### LISTED RECORDS
-- -- --
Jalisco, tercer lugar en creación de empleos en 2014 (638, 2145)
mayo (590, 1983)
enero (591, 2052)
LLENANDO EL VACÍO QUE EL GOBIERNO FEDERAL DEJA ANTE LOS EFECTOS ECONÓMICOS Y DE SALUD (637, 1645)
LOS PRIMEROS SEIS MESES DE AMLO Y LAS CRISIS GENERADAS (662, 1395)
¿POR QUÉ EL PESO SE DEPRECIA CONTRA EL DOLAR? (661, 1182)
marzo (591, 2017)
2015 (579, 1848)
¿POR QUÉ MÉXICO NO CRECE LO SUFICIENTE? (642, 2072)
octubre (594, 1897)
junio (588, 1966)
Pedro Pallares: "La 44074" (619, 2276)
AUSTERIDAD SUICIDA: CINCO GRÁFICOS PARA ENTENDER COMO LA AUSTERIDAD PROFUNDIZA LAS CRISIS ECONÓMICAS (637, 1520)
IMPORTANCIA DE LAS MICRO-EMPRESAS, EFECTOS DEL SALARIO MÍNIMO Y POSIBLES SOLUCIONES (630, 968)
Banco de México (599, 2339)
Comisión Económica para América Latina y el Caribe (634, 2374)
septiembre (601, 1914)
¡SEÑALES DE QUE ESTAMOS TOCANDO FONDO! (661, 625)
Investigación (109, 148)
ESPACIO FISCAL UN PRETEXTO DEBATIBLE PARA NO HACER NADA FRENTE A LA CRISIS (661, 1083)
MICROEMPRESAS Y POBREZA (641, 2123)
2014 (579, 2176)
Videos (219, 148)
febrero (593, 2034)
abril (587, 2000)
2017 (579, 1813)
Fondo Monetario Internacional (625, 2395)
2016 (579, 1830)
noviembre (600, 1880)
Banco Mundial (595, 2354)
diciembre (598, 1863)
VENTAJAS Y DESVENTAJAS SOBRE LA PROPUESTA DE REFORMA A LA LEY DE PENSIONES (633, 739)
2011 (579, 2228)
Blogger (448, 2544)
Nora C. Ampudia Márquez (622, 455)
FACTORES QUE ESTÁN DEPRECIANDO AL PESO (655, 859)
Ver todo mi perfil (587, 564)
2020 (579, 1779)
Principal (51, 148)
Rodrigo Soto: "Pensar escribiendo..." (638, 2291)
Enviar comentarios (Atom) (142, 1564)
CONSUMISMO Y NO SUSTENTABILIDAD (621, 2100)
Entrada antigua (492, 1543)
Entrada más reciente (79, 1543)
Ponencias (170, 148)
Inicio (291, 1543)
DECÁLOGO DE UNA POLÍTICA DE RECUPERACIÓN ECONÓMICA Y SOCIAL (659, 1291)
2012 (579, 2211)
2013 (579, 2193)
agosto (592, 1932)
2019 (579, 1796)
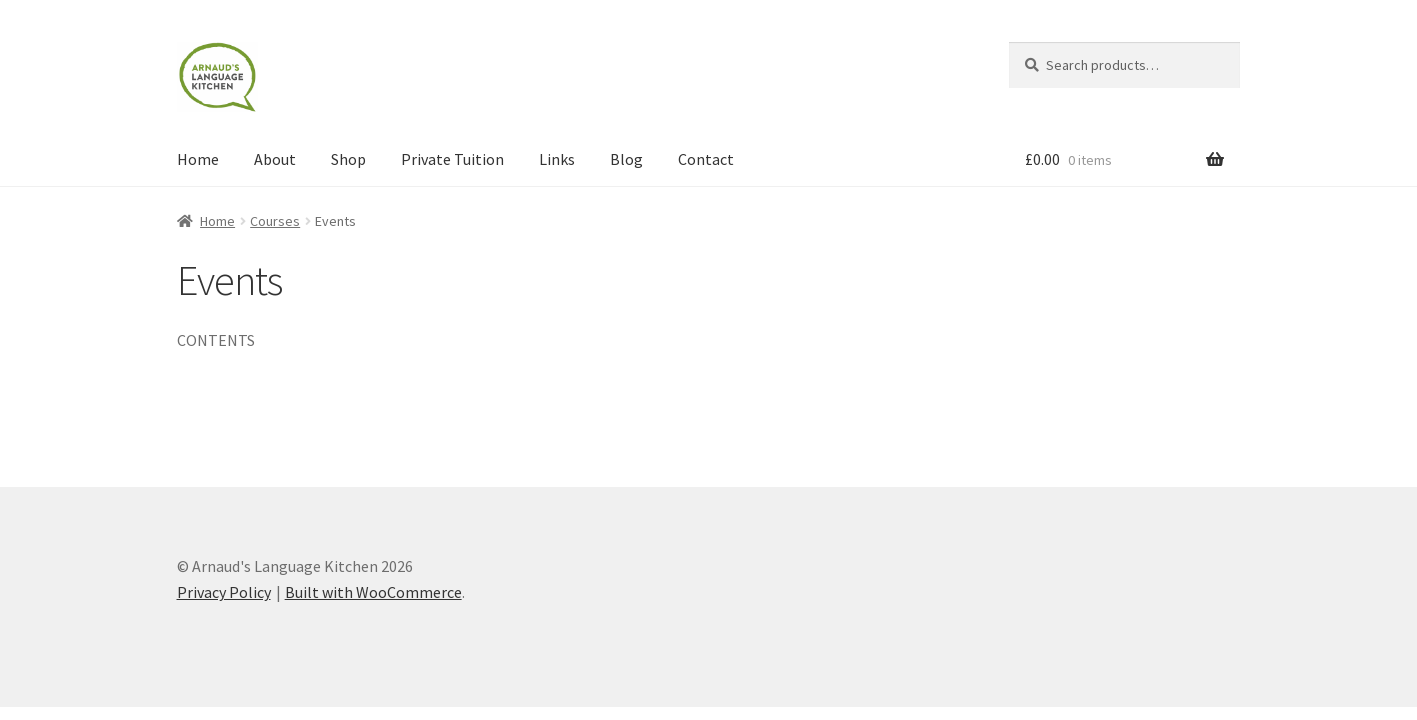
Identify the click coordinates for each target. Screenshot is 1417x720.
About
-- -- --
### YOUR GOAL
With the pictures removed, write out exactly the lines from the line containing "abril (587, 2000)" through the last line of the material above, both included.

### ANSWER SPACE
abril (587, 2000)
2017 (579, 1813)
Fondo Monetario Internacional (625, 2395)
2016 (579, 1830)
noviembre (600, 1880)
Banco Mundial (595, 2354)
diciembre (598, 1863)
VENTAJAS Y DESVENTAJAS SOBRE LA PROPUESTA DE REFORMA A LA LEY DE PENSIONES (633, 739)
2011 (579, 2228)
Blogger (448, 2544)
Nora C. Ampudia Márquez (622, 455)
FACTORES QUE ESTÁN DEPRECIANDO AL PESO (655, 859)
Ver todo mi perfil (587, 564)
2020 (579, 1779)
Principal (51, 148)
Rodrigo Soto: "Pensar escribiendo..." (638, 2291)
Enviar comentarios (Atom) (142, 1564)
CONSUMISMO Y NO SUSTENTABILIDAD (621, 2100)
Entrada antigua (492, 1543)
Entrada más reciente (79, 1543)
Ponencias (170, 148)
Inicio (291, 1543)
DECÁLOGO DE UNA POLÍTICA DE RECUPERACIÓN ECONÓMICA Y SOCIAL (659, 1291)
2012 (579, 2211)
2013 (579, 2193)
agosto (592, 1932)
2019 (579, 1796)
Identify the click coordinates for each target. Screenshot is 1417x720.
About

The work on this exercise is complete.